[[ INPUT RECORDS, beginning ]]

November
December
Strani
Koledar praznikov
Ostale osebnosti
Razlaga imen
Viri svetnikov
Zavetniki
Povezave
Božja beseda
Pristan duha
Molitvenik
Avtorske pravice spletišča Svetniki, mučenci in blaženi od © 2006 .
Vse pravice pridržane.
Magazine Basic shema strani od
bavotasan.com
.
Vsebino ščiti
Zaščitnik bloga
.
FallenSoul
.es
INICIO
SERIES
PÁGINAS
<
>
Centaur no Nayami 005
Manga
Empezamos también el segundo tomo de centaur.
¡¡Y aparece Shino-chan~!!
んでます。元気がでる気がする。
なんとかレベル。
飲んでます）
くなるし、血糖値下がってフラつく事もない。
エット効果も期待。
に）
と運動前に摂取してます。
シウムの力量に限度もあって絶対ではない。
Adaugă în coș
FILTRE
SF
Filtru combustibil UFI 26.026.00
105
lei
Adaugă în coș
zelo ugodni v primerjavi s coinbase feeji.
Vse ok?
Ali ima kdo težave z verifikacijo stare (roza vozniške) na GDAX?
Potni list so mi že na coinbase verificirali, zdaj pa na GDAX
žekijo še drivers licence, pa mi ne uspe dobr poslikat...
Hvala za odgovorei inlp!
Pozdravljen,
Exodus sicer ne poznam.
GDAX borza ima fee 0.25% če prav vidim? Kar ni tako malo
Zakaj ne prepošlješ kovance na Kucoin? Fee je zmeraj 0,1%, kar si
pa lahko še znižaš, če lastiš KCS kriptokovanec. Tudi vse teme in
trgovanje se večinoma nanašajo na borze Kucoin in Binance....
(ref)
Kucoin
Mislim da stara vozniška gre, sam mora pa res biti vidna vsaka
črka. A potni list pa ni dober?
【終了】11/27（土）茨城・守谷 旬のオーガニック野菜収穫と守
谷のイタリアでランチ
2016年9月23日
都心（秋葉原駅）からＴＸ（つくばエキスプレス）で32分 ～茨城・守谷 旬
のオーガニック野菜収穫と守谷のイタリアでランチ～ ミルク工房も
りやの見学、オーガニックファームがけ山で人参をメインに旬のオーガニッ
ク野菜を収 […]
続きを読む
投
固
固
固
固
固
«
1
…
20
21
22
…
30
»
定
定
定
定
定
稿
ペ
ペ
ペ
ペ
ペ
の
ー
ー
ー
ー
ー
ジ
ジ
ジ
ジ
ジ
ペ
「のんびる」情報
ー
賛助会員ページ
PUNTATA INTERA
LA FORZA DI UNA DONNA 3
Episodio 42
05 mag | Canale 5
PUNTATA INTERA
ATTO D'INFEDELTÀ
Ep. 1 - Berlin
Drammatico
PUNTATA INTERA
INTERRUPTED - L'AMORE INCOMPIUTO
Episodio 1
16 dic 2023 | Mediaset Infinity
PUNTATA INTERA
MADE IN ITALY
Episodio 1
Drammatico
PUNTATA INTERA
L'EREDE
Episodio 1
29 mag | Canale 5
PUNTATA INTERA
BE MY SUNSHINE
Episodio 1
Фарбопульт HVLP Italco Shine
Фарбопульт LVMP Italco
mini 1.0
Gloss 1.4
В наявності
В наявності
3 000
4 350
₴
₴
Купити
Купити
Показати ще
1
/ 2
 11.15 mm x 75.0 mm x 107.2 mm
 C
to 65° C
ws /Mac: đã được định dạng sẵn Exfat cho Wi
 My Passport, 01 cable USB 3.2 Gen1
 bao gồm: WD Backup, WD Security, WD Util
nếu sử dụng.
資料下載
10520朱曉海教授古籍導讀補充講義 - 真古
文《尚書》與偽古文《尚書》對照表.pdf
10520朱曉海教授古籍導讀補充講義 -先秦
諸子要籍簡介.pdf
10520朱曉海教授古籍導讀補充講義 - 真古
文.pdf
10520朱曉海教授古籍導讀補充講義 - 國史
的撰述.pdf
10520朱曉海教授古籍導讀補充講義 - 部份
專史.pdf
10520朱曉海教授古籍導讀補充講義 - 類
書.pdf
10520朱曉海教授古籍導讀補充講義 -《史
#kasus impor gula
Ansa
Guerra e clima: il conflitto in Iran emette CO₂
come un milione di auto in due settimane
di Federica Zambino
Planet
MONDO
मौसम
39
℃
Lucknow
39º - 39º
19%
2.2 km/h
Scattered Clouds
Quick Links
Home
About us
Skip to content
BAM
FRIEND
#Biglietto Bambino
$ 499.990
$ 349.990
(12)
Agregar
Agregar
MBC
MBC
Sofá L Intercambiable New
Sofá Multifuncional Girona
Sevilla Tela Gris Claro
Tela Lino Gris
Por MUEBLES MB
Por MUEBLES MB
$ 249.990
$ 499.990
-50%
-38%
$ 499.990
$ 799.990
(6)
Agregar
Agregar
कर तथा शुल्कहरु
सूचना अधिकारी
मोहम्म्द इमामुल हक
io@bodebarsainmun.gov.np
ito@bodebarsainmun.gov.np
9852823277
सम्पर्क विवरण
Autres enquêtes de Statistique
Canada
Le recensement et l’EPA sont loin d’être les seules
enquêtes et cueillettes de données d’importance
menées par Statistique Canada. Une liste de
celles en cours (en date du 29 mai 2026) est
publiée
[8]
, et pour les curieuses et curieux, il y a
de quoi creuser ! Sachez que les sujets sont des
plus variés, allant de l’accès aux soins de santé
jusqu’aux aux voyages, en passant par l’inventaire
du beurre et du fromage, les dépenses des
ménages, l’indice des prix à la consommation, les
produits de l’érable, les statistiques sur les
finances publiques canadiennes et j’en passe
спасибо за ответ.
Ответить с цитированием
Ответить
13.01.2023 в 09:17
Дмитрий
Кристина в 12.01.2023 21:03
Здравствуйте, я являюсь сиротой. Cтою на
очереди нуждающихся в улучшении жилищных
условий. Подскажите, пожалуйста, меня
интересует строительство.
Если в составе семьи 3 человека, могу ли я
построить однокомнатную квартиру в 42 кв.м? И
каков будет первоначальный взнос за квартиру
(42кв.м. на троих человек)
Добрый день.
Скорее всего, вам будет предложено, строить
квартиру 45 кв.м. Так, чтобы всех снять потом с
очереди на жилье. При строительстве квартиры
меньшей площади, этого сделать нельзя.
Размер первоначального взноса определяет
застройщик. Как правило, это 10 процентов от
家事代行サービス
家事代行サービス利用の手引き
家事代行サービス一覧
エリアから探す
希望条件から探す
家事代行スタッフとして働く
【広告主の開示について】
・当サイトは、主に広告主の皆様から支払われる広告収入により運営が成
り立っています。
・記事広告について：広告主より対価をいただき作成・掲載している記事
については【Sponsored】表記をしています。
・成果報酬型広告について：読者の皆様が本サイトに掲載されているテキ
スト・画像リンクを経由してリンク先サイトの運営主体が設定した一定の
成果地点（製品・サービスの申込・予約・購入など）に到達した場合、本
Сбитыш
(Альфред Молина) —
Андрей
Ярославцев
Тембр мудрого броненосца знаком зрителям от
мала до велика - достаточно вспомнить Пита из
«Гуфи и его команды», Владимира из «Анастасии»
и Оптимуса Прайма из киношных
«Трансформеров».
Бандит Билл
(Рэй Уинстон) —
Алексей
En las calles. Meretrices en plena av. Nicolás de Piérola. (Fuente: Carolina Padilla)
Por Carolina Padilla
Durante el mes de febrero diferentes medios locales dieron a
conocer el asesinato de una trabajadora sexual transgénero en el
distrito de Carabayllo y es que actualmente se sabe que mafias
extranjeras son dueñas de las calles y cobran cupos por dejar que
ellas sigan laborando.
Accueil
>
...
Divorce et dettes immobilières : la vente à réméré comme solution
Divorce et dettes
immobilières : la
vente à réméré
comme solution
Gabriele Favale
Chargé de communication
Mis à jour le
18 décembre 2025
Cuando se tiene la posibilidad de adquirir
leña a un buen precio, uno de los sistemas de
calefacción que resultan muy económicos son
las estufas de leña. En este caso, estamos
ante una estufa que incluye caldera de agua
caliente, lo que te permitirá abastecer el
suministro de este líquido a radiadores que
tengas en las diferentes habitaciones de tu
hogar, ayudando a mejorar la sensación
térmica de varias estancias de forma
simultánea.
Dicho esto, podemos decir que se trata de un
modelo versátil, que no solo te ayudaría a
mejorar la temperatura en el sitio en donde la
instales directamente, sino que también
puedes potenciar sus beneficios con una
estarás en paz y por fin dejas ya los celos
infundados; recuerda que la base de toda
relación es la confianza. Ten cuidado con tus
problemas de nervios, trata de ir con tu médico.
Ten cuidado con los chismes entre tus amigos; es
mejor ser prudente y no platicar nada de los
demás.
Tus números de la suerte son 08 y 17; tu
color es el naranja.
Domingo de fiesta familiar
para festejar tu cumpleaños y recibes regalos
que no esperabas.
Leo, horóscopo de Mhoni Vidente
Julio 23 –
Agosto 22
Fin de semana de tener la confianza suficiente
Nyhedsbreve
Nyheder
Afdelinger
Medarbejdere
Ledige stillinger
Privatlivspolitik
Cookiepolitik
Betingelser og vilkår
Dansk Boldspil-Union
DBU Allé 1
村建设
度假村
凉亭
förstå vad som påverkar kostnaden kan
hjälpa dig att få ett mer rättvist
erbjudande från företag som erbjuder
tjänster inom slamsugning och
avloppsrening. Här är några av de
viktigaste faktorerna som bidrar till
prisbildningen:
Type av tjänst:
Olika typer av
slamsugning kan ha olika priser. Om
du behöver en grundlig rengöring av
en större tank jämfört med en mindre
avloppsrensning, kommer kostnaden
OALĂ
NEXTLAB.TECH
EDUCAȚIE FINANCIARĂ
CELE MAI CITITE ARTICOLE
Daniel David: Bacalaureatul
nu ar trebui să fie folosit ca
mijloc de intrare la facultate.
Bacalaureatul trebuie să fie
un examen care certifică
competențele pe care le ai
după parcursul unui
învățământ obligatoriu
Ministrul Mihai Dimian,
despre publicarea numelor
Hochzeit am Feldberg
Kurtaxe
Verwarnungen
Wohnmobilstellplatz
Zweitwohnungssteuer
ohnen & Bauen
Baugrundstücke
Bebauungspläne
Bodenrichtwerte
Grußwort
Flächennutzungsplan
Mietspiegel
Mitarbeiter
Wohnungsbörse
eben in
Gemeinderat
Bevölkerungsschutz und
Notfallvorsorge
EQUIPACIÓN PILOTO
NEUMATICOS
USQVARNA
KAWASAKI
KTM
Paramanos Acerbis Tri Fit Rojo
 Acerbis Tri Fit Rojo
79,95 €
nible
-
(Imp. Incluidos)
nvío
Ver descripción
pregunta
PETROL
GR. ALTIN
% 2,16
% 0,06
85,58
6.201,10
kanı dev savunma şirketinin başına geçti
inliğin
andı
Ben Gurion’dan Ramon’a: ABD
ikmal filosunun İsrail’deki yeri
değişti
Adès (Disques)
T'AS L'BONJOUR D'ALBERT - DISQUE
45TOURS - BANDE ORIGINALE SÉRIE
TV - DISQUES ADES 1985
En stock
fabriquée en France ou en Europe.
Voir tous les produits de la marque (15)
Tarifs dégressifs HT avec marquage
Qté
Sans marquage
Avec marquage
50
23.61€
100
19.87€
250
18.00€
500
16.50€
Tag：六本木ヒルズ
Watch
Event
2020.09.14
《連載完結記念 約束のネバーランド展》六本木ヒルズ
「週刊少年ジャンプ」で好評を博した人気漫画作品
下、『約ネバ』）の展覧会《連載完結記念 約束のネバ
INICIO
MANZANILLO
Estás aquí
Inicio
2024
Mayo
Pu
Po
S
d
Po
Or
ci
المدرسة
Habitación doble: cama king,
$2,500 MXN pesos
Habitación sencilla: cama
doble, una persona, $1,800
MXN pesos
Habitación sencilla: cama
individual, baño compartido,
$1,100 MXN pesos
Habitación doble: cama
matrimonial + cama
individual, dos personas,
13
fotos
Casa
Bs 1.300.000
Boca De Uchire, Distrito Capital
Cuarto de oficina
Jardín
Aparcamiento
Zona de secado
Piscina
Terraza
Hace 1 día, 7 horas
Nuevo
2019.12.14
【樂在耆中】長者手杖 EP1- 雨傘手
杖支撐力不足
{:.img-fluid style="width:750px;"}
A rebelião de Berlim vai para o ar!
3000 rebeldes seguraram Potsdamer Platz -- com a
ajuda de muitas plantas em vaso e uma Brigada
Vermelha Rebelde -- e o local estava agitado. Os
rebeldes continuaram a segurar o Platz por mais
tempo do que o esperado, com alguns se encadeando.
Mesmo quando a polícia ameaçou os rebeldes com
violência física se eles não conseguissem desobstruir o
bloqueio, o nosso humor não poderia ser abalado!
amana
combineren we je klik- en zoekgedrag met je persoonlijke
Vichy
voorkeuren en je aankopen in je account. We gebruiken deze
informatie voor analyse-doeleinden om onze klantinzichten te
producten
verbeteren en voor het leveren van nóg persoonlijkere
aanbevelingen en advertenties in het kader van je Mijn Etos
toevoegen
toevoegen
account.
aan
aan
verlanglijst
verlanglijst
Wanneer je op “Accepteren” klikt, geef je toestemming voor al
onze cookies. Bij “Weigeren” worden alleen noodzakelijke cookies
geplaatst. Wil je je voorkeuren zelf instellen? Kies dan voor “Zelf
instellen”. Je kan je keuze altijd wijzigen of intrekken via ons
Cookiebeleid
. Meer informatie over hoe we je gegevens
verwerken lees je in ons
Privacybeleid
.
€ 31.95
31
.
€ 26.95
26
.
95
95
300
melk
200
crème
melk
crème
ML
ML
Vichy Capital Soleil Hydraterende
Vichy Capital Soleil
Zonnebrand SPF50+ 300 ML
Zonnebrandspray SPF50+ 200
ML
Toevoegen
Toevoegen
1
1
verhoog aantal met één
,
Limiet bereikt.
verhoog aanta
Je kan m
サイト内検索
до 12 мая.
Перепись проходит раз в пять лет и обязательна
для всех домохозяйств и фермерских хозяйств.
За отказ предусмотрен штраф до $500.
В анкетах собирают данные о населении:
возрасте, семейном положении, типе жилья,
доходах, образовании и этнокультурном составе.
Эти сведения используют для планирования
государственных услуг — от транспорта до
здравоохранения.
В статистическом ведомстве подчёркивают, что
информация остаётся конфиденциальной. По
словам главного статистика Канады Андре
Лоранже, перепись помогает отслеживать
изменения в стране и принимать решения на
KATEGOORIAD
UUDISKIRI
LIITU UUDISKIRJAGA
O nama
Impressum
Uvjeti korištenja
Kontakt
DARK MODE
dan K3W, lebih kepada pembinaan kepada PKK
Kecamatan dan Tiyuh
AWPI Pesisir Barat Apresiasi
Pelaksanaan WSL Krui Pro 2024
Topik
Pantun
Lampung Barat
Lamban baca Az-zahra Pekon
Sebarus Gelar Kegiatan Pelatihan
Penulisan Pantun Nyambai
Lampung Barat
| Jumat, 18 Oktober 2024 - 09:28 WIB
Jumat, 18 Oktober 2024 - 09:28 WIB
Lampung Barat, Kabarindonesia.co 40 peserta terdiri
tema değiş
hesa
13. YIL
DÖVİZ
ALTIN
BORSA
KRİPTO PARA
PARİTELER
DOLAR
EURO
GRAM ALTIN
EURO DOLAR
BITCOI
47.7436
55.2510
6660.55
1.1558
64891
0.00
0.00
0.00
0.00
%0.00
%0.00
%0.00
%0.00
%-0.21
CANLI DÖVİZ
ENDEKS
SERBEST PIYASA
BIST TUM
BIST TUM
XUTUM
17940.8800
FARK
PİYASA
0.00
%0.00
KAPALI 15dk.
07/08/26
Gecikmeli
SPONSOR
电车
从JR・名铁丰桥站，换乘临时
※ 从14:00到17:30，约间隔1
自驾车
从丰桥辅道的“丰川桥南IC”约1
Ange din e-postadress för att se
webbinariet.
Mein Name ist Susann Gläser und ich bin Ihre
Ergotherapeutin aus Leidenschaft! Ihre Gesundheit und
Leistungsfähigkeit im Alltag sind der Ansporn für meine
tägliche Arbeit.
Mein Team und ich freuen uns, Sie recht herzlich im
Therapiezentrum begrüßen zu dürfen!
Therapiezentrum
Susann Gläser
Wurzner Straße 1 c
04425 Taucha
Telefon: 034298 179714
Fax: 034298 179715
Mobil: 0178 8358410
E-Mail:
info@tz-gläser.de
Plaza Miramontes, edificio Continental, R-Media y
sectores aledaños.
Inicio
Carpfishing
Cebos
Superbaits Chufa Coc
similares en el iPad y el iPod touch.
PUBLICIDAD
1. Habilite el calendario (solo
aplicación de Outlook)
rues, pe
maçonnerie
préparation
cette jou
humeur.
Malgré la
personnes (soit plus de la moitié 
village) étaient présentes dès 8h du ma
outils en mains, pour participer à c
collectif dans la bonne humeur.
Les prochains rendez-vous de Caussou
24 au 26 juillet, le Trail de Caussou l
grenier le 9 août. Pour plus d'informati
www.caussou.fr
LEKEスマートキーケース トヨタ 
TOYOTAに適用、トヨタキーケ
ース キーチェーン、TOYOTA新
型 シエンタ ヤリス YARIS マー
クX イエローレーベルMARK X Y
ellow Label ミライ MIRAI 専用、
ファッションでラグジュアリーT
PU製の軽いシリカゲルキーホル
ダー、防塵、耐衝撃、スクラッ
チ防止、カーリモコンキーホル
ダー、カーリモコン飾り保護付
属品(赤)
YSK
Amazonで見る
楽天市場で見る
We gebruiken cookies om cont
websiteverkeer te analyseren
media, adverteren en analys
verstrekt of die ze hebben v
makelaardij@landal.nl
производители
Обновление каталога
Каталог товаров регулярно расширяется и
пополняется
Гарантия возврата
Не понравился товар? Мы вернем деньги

[[ INPUT RECORDS, end ]]

▶ [PROMPT] Copy every line in the entries above that has the string "bodebarsainmun" in it.

▶ [WRITTEN SOLUTION]
io@bodebarsainmun.gov.np
ito@bodebarsainmun.gov.np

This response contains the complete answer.